Compliance im Arbeitsrecht: Unwirksamkeit einer Kündigung trotz Interessenausgleichs mit Namensliste
Der auf der Namensliste stehende Arbeitnehmer hat Anspruch darauf, die Auswahlkriterien zu erfahren, die zu seiner Aufnahme auf die Liste geführt haben

(30.05.14) - Das LAG Hamm hat mit Urteil vom 10.12.2013 (9 Sa 689/13) die Kündigung eines Arbeitnehmers, der in einem Interessenausgleich mit Namensliste genannt wurde, gleich aus mehreren Gründen für unwirksam erklärt. Für Rechtsanwalt Dr. Oliver K.-F. Klug, Hauptgeschäftsführer des Agad Arbeitgeberverband Großhandel, Außenhandel, Dienstleistungen e.V., zeigt diese Entscheidung besonders deutlich, welche Schwierigkeiten selbst beim Abschluss eines Interessenausgleichs mit Namensliste entstehen können.

"Der auf der Namensliste stehende Arbeitnehmer hat Anspruch darauf, die Auswahlkriterien zu erfahren, die zu seiner Aufnahme auf die Liste geführt haben. Eine zwischen dem Betriebsrat und dem Arbeitgeber "ausgeklüngelte Namensliste" hilft daher im Streitfall wenig. Der Arbeitgeber muss später eintretende Umstände, wie das freiwillige Ausscheiden rentennaher Mitarbeiter oder auch Veränderungen bei den Sozialdaten Familienstand und Unterhaltspflichten, noch nachträglich zugunsten der Arbeitnehmer auf der Namensliste berücksichtigen", erklärt der Agad-Hauptgeschäftsführer.

Der Kläger war seit 1988 in der Fertigung zu einem Monatsverdienst von zuletzt 3.320 Euro brutto beschäftigt.
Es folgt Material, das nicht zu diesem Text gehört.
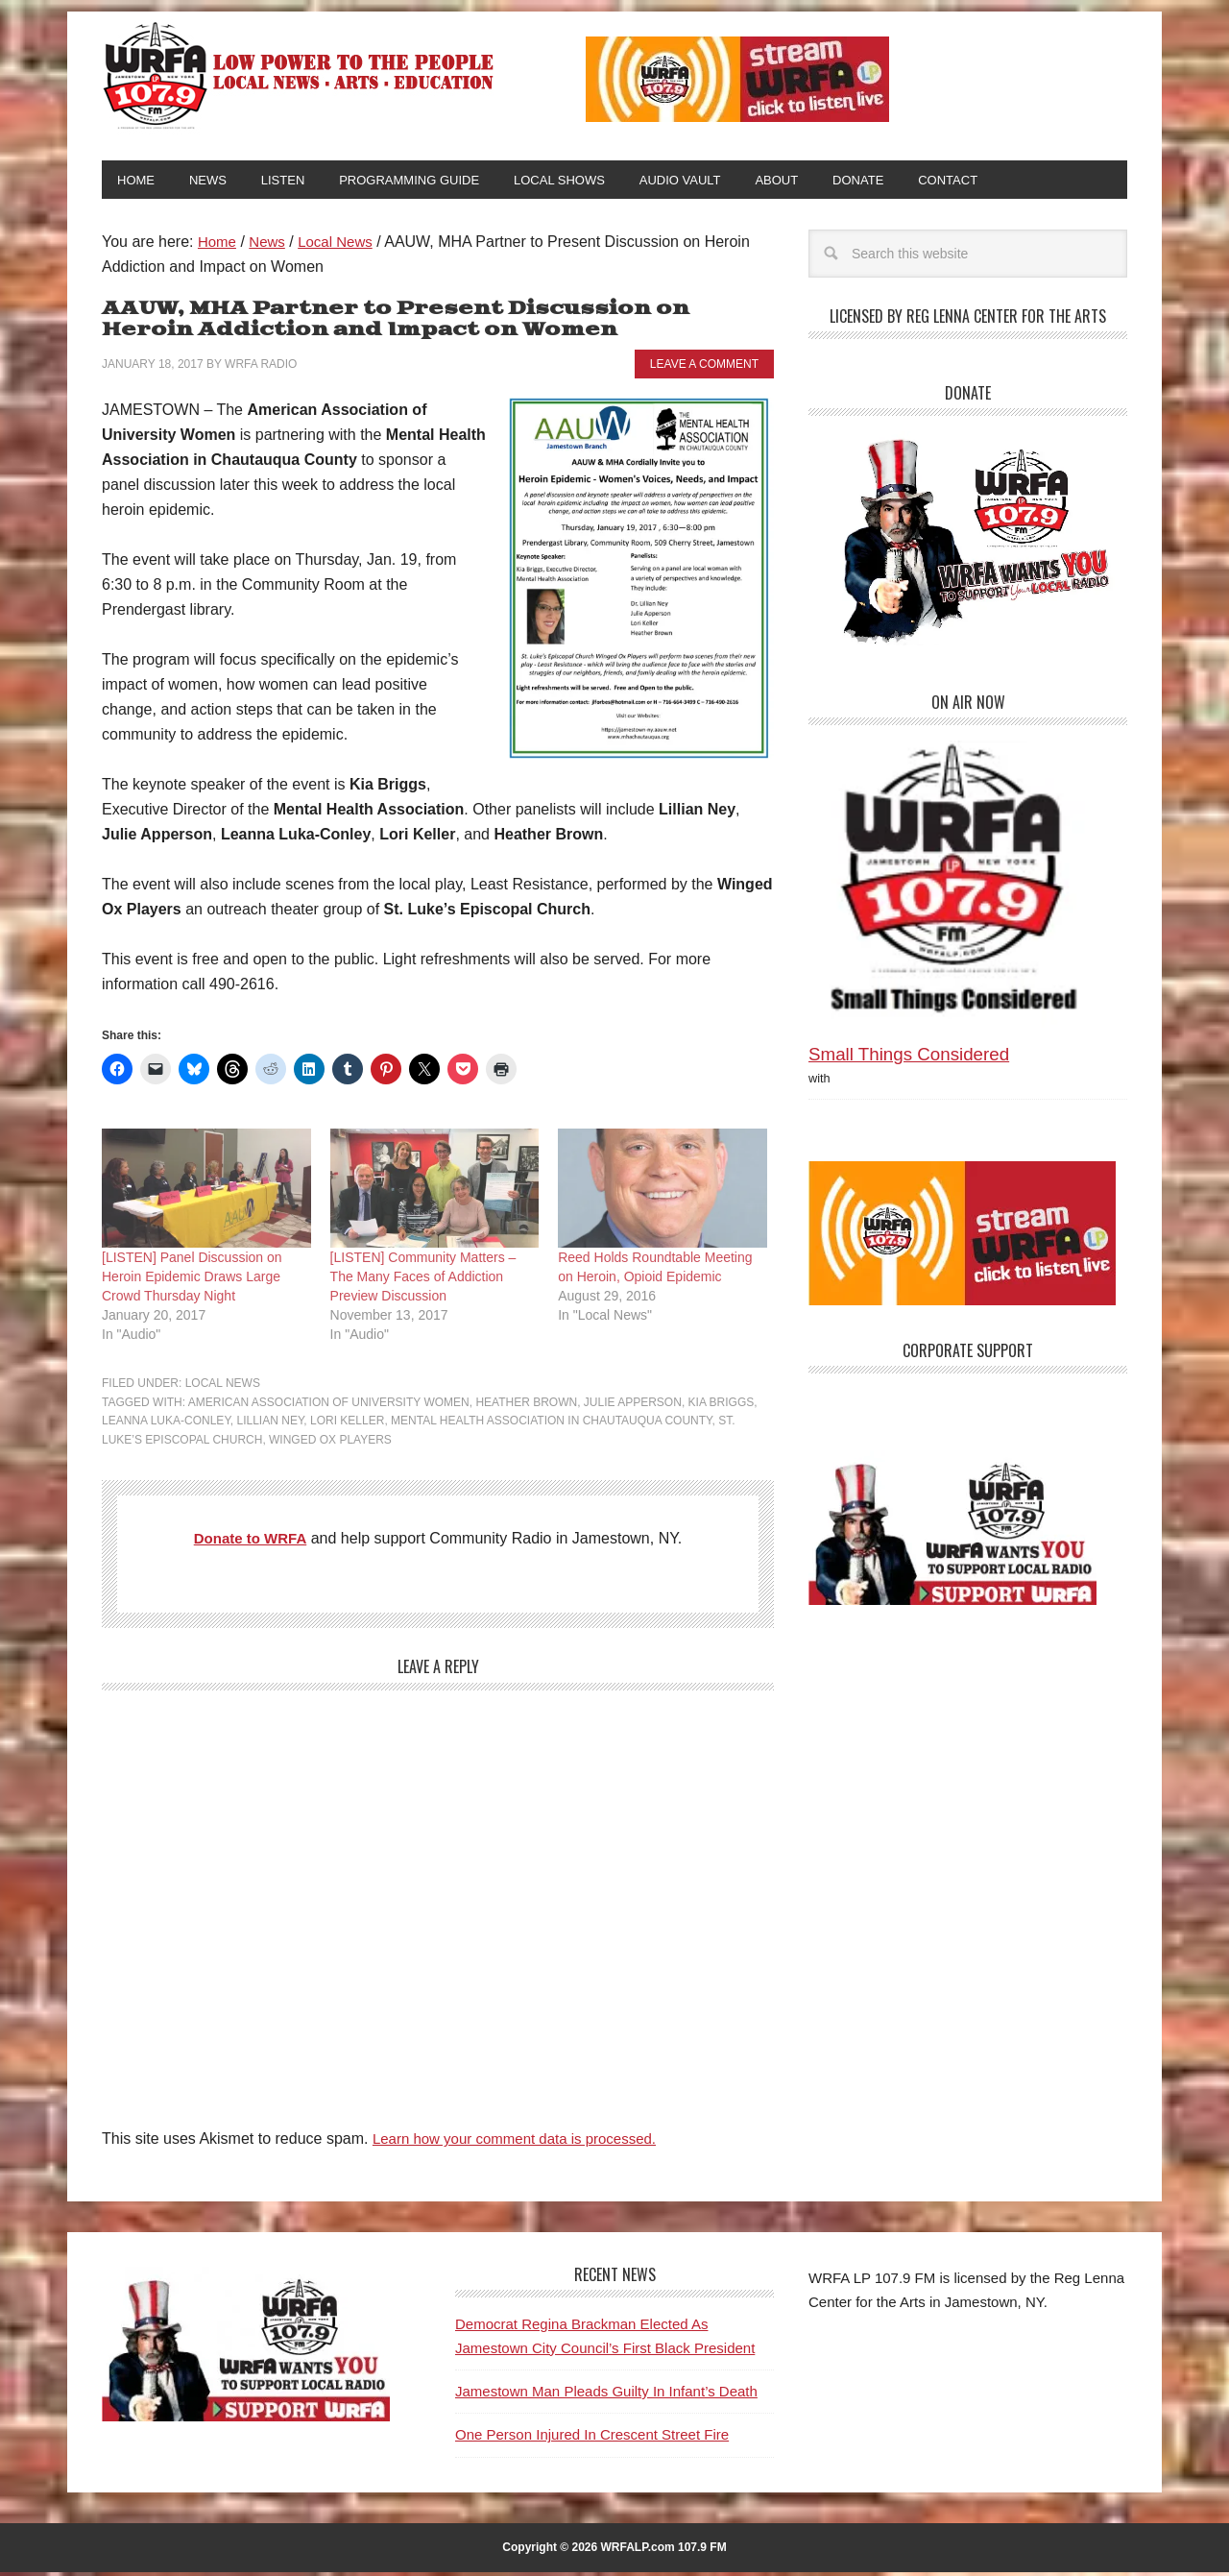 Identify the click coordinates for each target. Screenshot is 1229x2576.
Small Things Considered (908, 1058)
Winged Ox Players (330, 1443)
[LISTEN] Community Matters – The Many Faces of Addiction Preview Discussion (423, 1280)
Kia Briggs (721, 1406)
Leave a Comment (704, 368)
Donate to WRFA (250, 1542)
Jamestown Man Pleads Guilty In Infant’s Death (606, 2395)
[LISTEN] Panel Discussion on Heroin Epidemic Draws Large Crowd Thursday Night (192, 1280)
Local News (222, 1387)
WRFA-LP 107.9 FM (300, 75)
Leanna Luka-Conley (166, 1424)
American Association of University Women (329, 1406)
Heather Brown (526, 1406)
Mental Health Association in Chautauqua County (551, 1424)
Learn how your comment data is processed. (524, 2142)
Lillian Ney (270, 1424)
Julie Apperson (633, 1406)
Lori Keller (347, 1424)
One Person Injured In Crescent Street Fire (592, 2438) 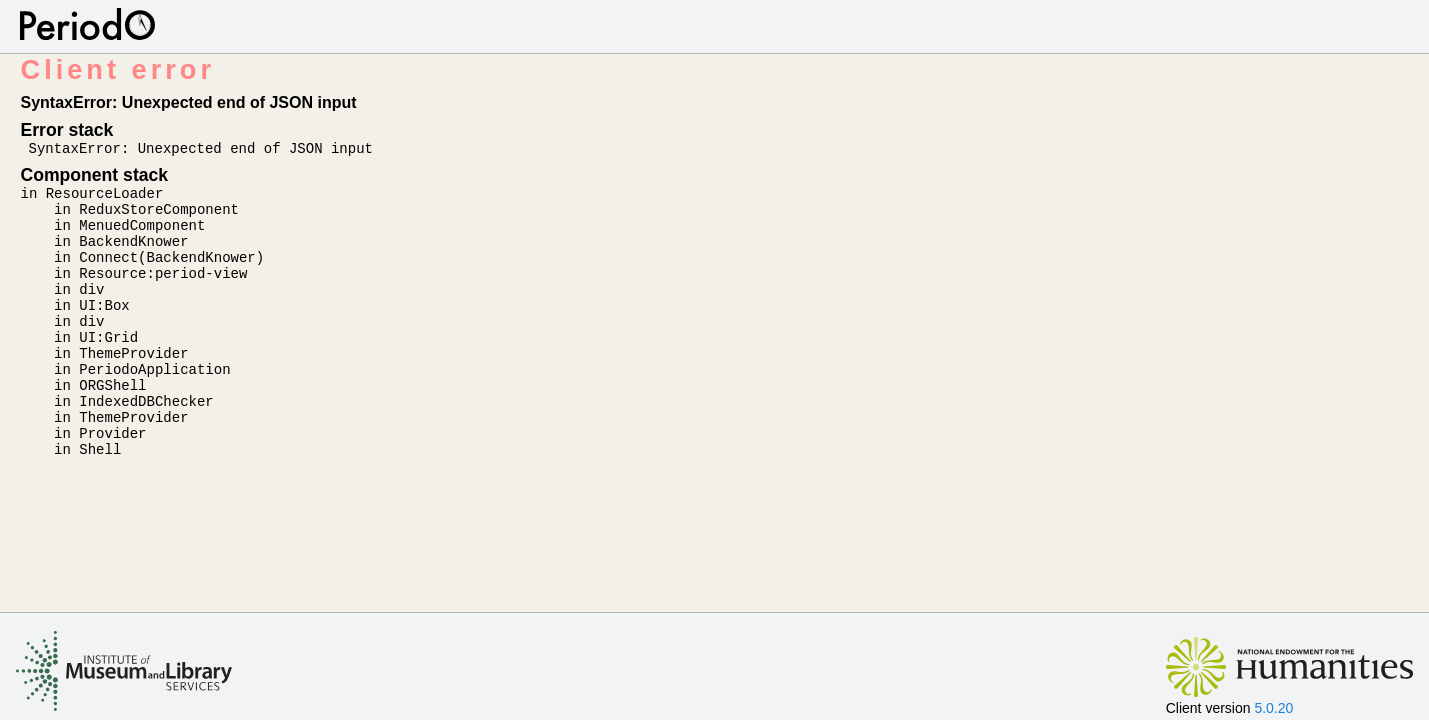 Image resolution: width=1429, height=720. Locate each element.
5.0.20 (1273, 708) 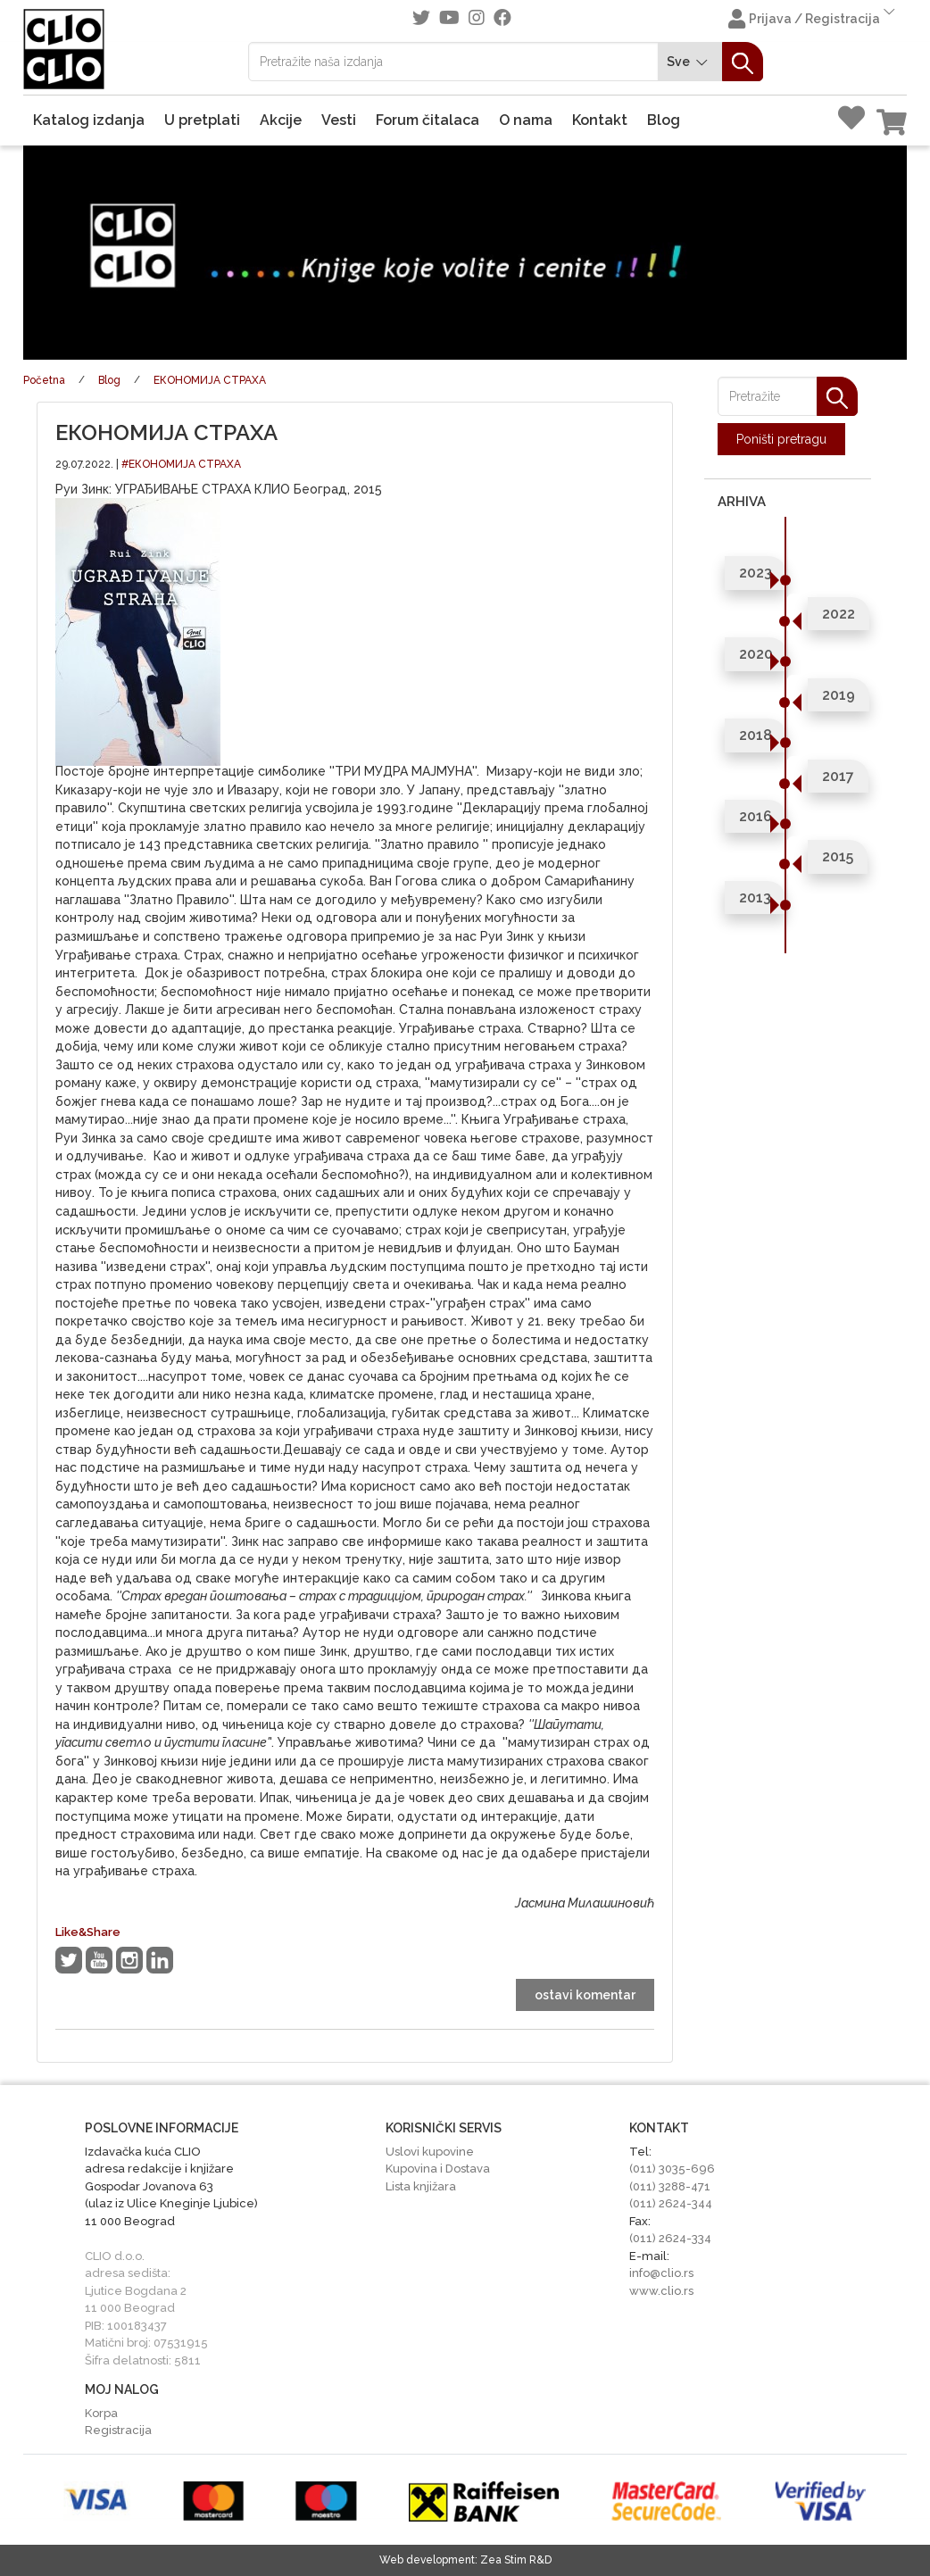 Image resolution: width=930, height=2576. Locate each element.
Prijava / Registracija (813, 17)
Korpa (101, 2413)
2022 (838, 613)
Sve (690, 62)
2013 (755, 897)
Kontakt (599, 120)
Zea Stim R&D (516, 2560)
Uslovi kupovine (430, 2151)
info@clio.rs (661, 2273)
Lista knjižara (421, 2186)
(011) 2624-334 (670, 2238)
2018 (755, 735)
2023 (755, 572)
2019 (838, 694)
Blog (663, 120)
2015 (837, 856)
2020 (756, 653)
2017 (838, 776)
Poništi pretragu (781, 439)
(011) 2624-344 (670, 2203)
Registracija (118, 2430)
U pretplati (202, 120)
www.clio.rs (661, 2291)
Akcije (281, 120)
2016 (755, 816)
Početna (44, 380)
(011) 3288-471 (669, 2186)
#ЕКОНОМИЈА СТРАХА (181, 464)
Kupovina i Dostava (438, 2168)
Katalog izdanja (89, 120)
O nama (525, 120)
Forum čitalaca (427, 120)
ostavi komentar (585, 1995)
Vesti (338, 120)
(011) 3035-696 (672, 2168)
Das Unternehmen, ein Produktionsbetrieb der Automobilzuliefererindustrie, plante eine Reduzierung des Personalbestandes um insgesamt 179 Arbeitnehmer. Mit dem Gesamtbetriebsrat wurde ein Interessenausgleich mit Punkteschema geschlossen. Diesem war eine Namensliste angefügt.

Der Kläger wandte sich gegen die ihm gegenüber ausgesprochene Kündigung mit der gesamten "Klaviatur" der möglichen Unwirksamkeitsgründe.

Das LAG Hamm hielt wie schon die Vorinstanz die Kündigung aus mehreren Gründen für unwirksam:
Das Unternehmen habe nichts zu der erforderlichen Organisationsentscheidung vorgetragen, welche konkrete Änderung der Arbeitsorganisation es im Arbeitsbereich des Klägers aufgrund welcher Umstände mit welcher sich aus welchen konkreten Einzeltatsachen ergebenden Änderung des Arbeitsbedarfes vorgenommen haben will. Ebenso wenig sei vorgetragen worden, dass alternativ, unter gegebenenfalls teilweiser Beibehaltung der bisherigen Organisation, die Arbeitsmenge spätestens für den Zeitpunkt des Auslaufens der Kündigungsfrist in einem solchen Umfang reduziert sein würde, dass entsprechender Arbeitsbedarf entfallen würde.

Dem Arbeitgeber hätte es deshalb hier nur geholfen, wenn der Interessenausgleich mit Namensliste wirksam gewesen wäre. In diesem Fall wird nach § 1 Abs. 5 Satz 1 vermutet, dass die Kündigung durch dringende betriebliche Erfordernisse bedingt ist.

Die Unwirksamkeit des Interessenausgleichs ergab sich aus den folgenden Gesichtspunkten:
Die Namensliste enthielt nicht ausschließlich Arbeitnehmer, die aus der eigenen Sicht der Betriebsparteien aufgrund der dem Interessenausgleich zugrundeliegenden Betriebsänderung zu kündigen waren. Vielmehr enthielt die Namensliste auch solche Arbeitnehmer, die in rentennahen Jahrgängen individuell Ausscheidenswünsche geäußert hatten. Dieser Fehler führt dazu, dass der Vermutungswirkung des § 1 Abs. 5 KSchG gänzlich die Grundlage entzogen ist (BAG, 26.03.2009 – 2 AZR 296/07 –).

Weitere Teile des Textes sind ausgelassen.